A ação policial que é realizada há mais de trinta dias na comunidade da Vila Cruzeiro localizada no bairro da Penha no Rio de Janeiro é emblemática das relações históricas mantidas entre o Estado e as comunidades pobres onde a presença negra é marcante.
Antes de ser reconhecida como uma favela a Vila Cruzeiro foi conhecida como o Quilombo da Penha. Formado no final século XIX no entorno da Igreja de N. S. da Penha proprietária das terras de uma antiga fazenda doadas por seu proprietário à Irmandade. A formação do Quilombo se deveu a atuação de um padre abolicionista e republicano no abrigo a escravos fugidos. Um fato curioso ocorrido e também emblemático foi a visita da Princesa Isabel ao Santuário 18 dias antes de proclamada a Lei Áurea.
O santuário tornou-se um importante centro de peregrinação da colônia portuguesa gerando uma das mais importantes e tradicionais festas populares das primeiras décadas do século XX. A própria história do samba passa pela Festa da Penha onde no mês de outubro eram (e ainda são) dedicadas homenagens à santa e se misturavam portugueses com as tradições católicas e negros com o candomblé, a capoeira e o emergente samba.
A festa da Penha também foi durante mais de meio século o início do carnaval na cidade do Rio de Janeiro quando eram lançados os sambas e marchinhas em teste junto ao gosto popular para os bailes carnavalescos. Já que a primeira rádio só veio a ser criada em 1923, até então era a festa da Penha o grande difusor do samba e Tia Ciata a freqüentou com sua barraca até sua morte em 1924. A capoeira também teve na Penha um dos grandes redutos de bambas e junto ao samba e ao Candomblé geravam por parte da polícia forte repressão que era aclamada e incentivada pela imprensa contra aquele “pessoal duvidoso”, os conflitos também ocorriam entre negros e portugueses.
A presença mais notória e recente sobre a Vila Cruzeiro no noticiário se deveu ao assassinato do jornalista Tim Lopes há um ano.
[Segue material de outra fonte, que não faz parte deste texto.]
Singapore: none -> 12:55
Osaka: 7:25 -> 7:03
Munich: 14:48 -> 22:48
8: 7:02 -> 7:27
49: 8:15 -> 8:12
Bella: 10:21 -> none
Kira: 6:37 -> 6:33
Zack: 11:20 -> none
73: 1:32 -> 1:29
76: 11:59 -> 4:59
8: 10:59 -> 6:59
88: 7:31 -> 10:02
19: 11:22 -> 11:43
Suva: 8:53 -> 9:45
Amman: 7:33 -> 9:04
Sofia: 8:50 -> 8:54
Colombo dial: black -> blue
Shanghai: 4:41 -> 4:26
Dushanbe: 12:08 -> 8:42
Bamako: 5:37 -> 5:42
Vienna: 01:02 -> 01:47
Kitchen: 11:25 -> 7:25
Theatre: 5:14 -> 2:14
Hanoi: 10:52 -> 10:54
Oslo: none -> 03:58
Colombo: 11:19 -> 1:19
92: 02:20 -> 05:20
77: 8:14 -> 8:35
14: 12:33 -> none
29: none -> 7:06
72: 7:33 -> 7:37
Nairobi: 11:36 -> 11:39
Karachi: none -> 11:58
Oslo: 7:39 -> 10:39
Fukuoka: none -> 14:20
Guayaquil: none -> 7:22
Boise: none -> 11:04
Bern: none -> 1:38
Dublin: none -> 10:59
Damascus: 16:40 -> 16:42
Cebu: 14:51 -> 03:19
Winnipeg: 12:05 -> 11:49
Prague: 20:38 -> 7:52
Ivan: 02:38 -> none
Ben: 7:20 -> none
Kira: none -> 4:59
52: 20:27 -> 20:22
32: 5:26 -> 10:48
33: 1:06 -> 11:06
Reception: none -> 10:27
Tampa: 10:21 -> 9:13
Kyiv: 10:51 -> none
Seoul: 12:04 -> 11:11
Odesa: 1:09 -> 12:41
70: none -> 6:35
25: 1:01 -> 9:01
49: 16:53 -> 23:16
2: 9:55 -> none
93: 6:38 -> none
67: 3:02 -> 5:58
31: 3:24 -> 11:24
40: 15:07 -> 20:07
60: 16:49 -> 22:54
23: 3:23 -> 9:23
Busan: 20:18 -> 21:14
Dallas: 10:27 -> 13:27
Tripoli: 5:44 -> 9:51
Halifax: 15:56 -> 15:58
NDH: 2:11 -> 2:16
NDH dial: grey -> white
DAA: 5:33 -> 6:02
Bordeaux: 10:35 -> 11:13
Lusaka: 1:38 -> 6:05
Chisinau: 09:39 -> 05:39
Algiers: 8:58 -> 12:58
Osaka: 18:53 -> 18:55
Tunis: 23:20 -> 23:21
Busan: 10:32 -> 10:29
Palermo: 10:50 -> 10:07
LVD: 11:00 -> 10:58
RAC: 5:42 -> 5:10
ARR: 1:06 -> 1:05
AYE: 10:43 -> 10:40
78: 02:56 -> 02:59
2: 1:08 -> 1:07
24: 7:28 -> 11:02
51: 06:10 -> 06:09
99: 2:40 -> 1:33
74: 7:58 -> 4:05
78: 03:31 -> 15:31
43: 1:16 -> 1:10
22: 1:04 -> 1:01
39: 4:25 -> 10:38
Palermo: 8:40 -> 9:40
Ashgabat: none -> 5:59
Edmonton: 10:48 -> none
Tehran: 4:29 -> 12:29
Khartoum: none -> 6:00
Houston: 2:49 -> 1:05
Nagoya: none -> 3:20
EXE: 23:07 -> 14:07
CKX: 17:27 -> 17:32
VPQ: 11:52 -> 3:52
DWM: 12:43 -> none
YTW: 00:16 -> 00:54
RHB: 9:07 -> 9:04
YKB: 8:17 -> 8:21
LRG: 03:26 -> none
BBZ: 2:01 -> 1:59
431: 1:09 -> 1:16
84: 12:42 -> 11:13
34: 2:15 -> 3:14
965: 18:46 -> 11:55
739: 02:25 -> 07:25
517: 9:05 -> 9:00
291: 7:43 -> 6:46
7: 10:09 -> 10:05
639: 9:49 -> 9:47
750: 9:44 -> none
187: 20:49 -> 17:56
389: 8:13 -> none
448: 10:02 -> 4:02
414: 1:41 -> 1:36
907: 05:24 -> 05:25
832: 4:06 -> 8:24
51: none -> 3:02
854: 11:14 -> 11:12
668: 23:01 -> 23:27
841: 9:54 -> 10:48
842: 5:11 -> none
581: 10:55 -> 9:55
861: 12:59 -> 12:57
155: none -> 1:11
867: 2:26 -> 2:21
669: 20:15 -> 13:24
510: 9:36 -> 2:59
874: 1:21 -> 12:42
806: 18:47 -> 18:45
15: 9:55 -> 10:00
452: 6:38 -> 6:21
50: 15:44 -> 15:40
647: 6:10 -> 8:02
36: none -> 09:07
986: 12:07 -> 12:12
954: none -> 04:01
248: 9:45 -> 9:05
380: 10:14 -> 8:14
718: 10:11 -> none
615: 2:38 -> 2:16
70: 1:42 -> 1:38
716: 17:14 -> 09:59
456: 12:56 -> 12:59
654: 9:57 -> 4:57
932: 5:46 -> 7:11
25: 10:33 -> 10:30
E agora, desde há pouco mais de trinta dias quando foi iniciada uma operação policial pela morte de dois policiais militares executados por criminosos daquela região ocorridas no local da morte cruel do menino João Hélio, fato que gerou grande comoção e foi amplamente noticiado e que também contribuiu para estas ações policiais.
Durante a última campanha eleitoral para o governo do estado o atual governador Sérgio Cabral chegou a declarar que sobre um dos maiores focos de terrorismo sobre estas populações o temível Caveirão não seria mais utilizado para promover a in-segurança pública local. Mas ao contrário, agindo como qualquer político da época da enganação da ‘bica d’água’ tem levado às últimas conseqüências uma política que só tem similar no regime nazista do apartheid. Eleito com expressiva votação e sob uma aliança de forças políticas progressistas o atual governador que chegou a ser apontado como eventual candidato a próxima eleição à Presidência da República tem agora inelutavelmente manchada sua anterior reputação de protetor da terceira idade e dos jovens, imagem sob a qual chegou até ao senado federal.